Stephen Few has released a lot of information about 3D and I suggest that you head over to his site and take a look. Alternatively, I can recommend his book entitled ‘Now you See it‘ for a deeper reading since it describes these topics in more detail, along with beautiful illustrations to allow you to ‘see’ for yourself.
To summarise, what should people do – use 2d only? Here is the framework of a strategy towards a decision:
– Look at the data. The data might be astrophysics data, in which the location of the stars, and its type, could be identified by colour and brightness as well as location. If the data is best suited to 3D, such as spatial, astrophysics or medical data, then that’s the right thing to do. If the data is business data, where it is important to get the ‘main point’ across as clearly and simply as possible, then 2D is best since it reduces the likelihood of misunderstandings in the audience. Remember that not everyone will be as blessed with good sight or high numerical ability as you are!

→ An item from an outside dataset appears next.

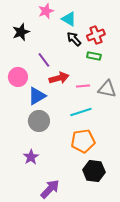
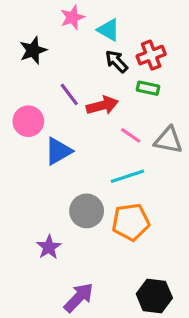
red arrow: (59, 78) -> (102, 105), moved
pink line: (83, 86) -> (131, 135), turned 40
gray circle: (39, 121) -> (87, 211), moved
black hexagon: (94, 171) -> (154, 296), moved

– Look at the audience. 3D can be useful if the audience are familiar with the data. I had a look at Alastair’s 3D chart and I have to say that I am not sure what the chart is supposed to show, probably because I’m not clear on the data. I am not an expert in spatial data, so I don’t ‘get’ it. So I ask for Alastair’s understanding in my perspective that I don’t understand the spatial data in his blog, so I will be glad to defer to his judgement in this area (no pun intended). If you can’t assume that the viewers are familiar with the data, then it’s probably common sense to make it as simple as possible.

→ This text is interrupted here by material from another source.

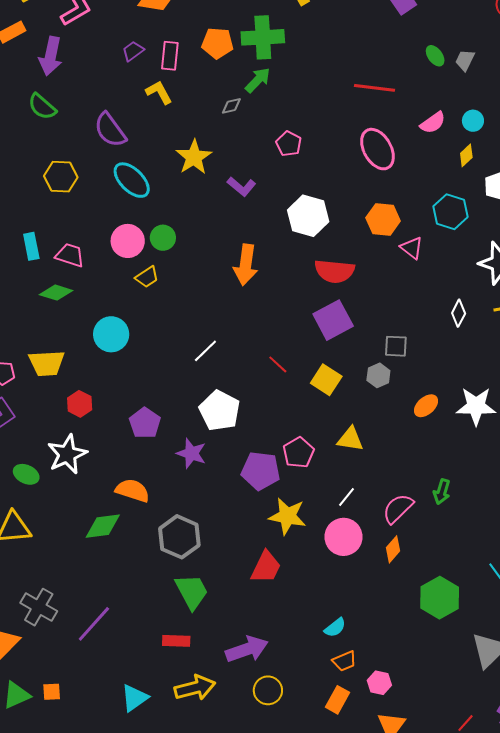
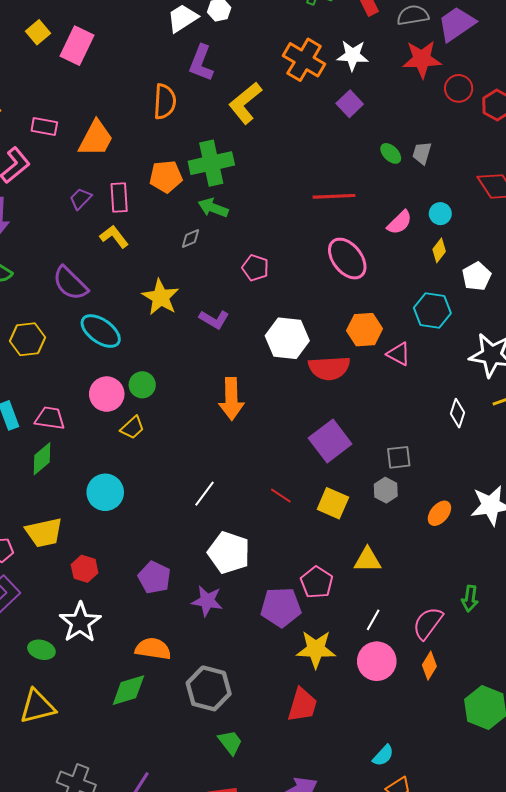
green arrow: (258, 80) -> (213, 208), turned -104
red semicircle: (334, 271) -> (329, 368), moved
green diamond: (56, 293) -> (42, 459), turned -48
green trapezoid: (192, 592) -> (230, 742), size x0.7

– Look at the Vendors. Some vendors, e.g. Tableau, do not offer 3D visualisations at all, and bravely take the ‘hit’ from customers, saying that they are sticking to best practice visualisations and that’s the second, third, fourth, fifth and final opinion on the matter.
In terms of multi-dimensional data representation, there are different methodologies in place to display business data that don’t require 3D, such as parallel co-ordinates, RadViz, lattice charts, sploms, scattergrams. I have some examples on this blog and will produce more over time. Further, it is also possible to filter and ‘slice’ the data in order to focus it towards the business question at hand, so that it is easier for business users to understand.

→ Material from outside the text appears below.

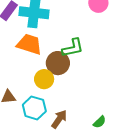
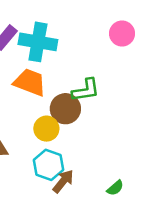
cyan hexagon: (34, 108) -> (49, 165), moved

I hope that SQL Server Denali Project Crescent will help business users to produce beautiful, effective and truthful representations of business data. I believe that business users will eventually start doing data visualisations ‘by default’ because it is inbuilt to the technology that they are using. Think of sparklines, which are now availabe in Excel 2010 – this was exciting stuff for me! Hopefully Project Crescent will go down this route towards excellent data visualisation but I recognise it will take time.
To summarise, the way around the ‘3D or not to 3D’ in business data is to offer such beautiful, effective, truthful visualisations of business users’ data that adding 3D wouldn’t add anything more to them. The focus here has been on business users, since that’s where my experience lies; there are plenty of good examples of 3D in spatial, astrophysics and medical imaging, but my focus is on business users .
To conclude, my concern is to get the message of the data is clearly put across to the maximum number of people – think John Stuart Mill again!